Many of Algordanza's customers have gone through huge trauma. "We have families who lost someone in events and incidents such as the tsunami in Thailand, the earthquake in Chile, soldiers who lost their lives on duty in Afghanistan, the terror attack in Madrid, the flight crash of Germanwings," Mr Willy says.
In Santa Fe, in the US, Justin Crowe, 29, uses cremated ashes as raw material for pottery.
A fine art graduate, he founded Chronicle Cremation Designs in 2016. He already ran a ceramics studio, so needed minimal initial investment. But he has now raised $100,000 (£78,400) seed funding to expand.
A typical ceramic glaze is made up of flint, minerals and clay. "We've developed a special glaze recipe that incorporates the cremated remains, which ultimately function to form the gloss you see on the surface of the work," Mr Crowe says.
His Lifeware product line includes vases, urns, and coffee cups. The most popular items are candle luminaries and jewellery. Prices range from $195 for a necklace up to $995 for a large bowl.
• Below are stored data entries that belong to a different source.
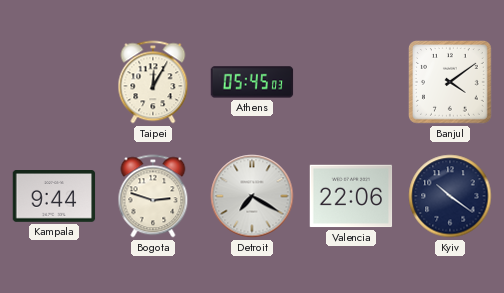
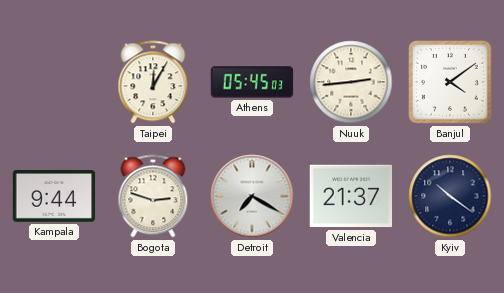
Nuuk: none -> 2:44
Valencia: 22:06 -> 21:37
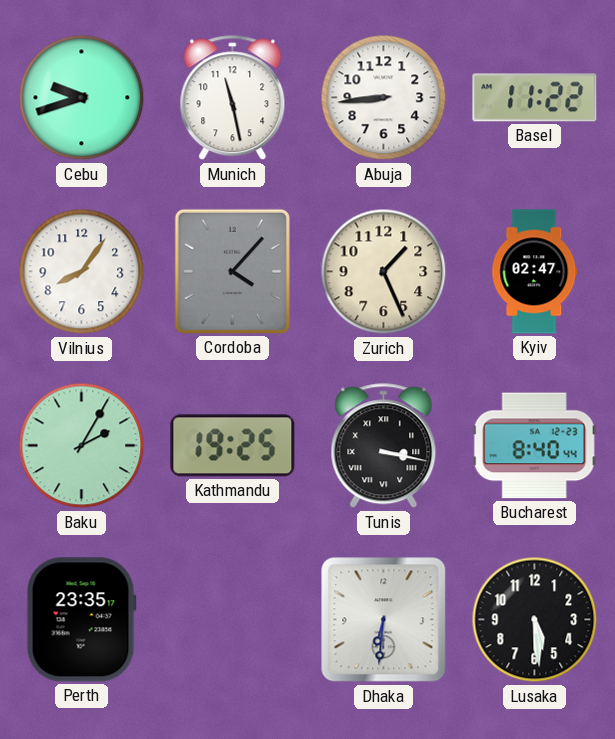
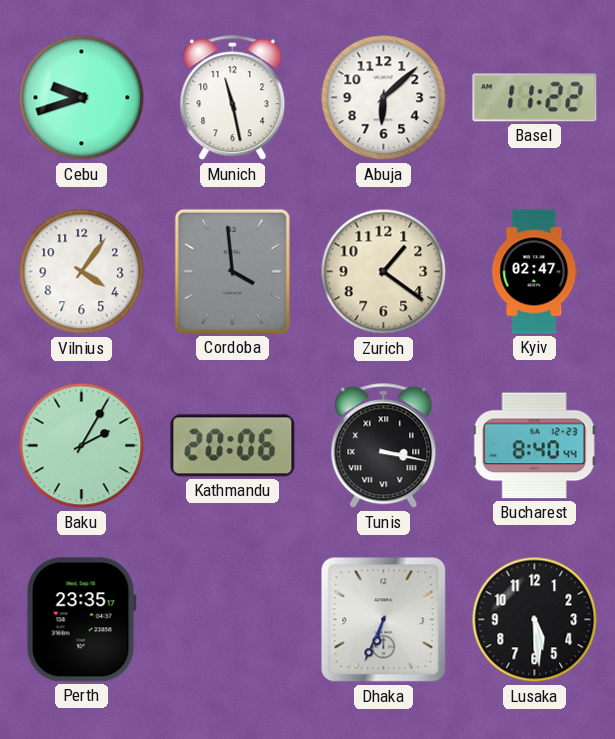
Abuja: 8:44 -> 6:08
Vilnius: 8:06 -> 4:06
Cordoba: 4:07 -> 3:59
Zurich: 1:26 -> 1:21
Kathmandu: 19:25 -> 20:06
Dhaka: 6:31 -> 6:34
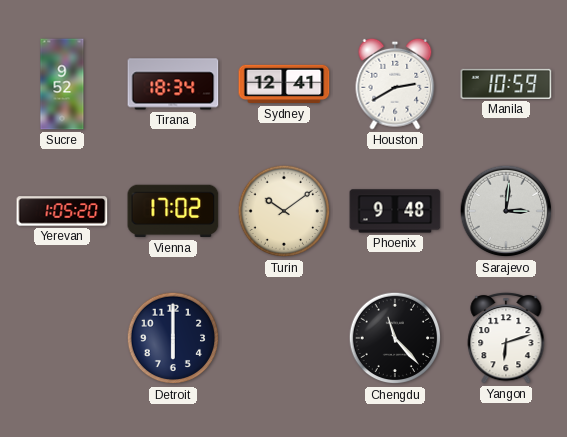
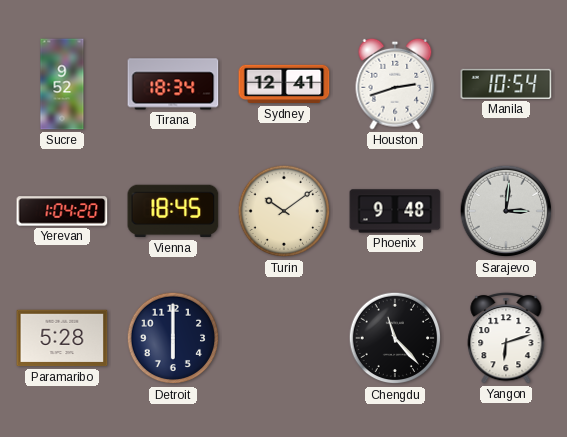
Houston: 2:40 -> 2:42
Manila: 10:59 -> 10:54
Yerevan: 1:05 -> 1:04
Vienna: 17:02 -> 18:45
Paramaribo: none -> 5:28
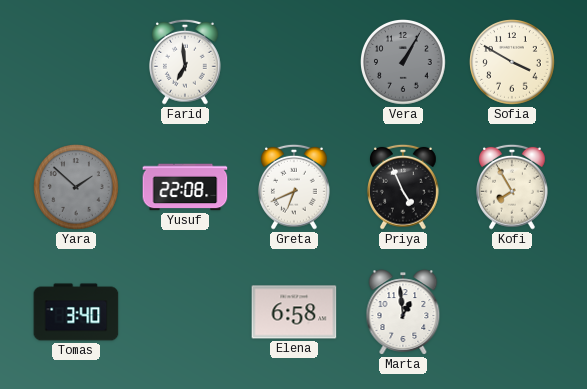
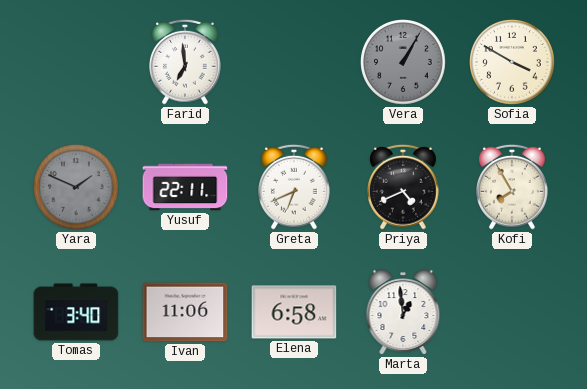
Yara: 1:52 -> 1:49
Yusuf: 22:08 -> 22:11
Priya: 4:56 -> 4:41
Ivan: none -> 11:06
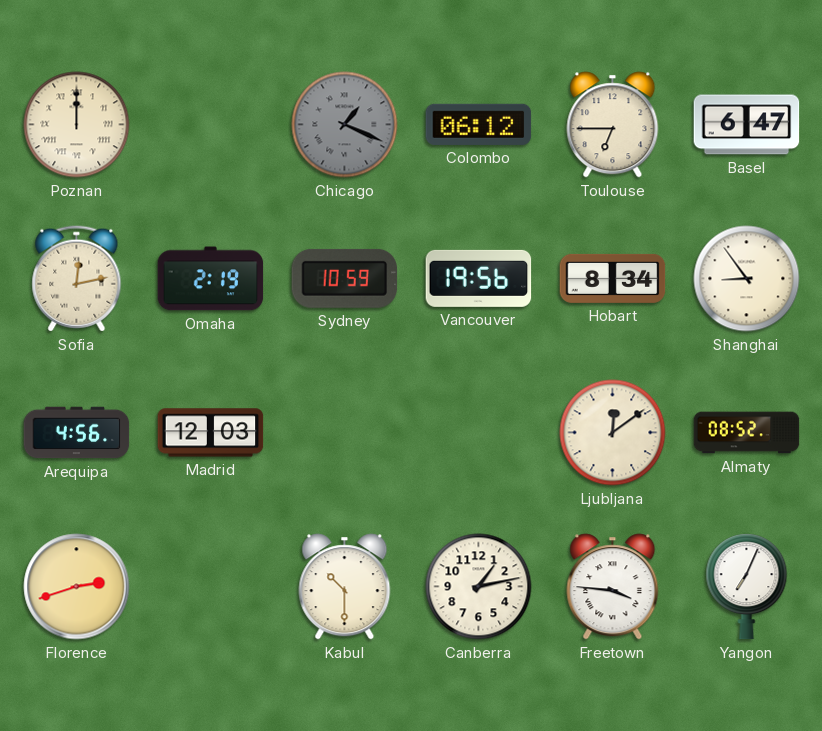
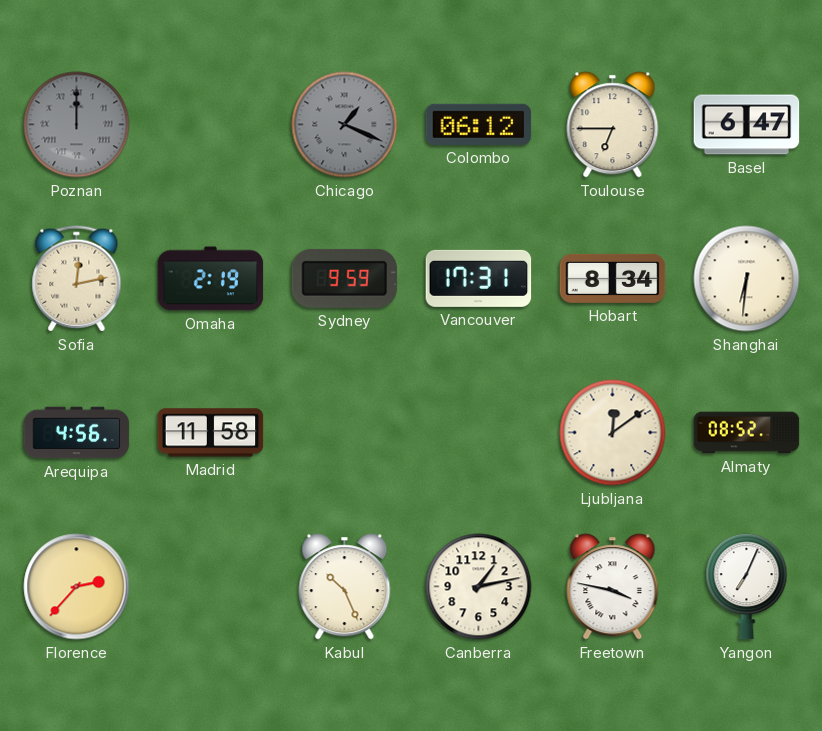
Poznan dial: cream -> grey
Sydney: 10:59 -> 9:59
Vancouver: 19:56 -> 17:31
Shanghai: 8:54 -> 6:31
Madrid: 12:03 -> 11:58
Florence: 2:42 -> 2:37
Kabul: 10:30 -> 10:26
Freetown: 3:46 -> 3:47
He gets plenty of unusual requests, such as from a women who wanted the ashes of her sister and two dogs glazed on to coffee mugs.
Mr Crowe acknowledges that some people feel that transforming someone into a piece of homeware is disrespectful.
But, he says, a flower vase or candle holder provide daily reminders of loved ones. "Ultimately, the pieces are about keeping memories close in daily life."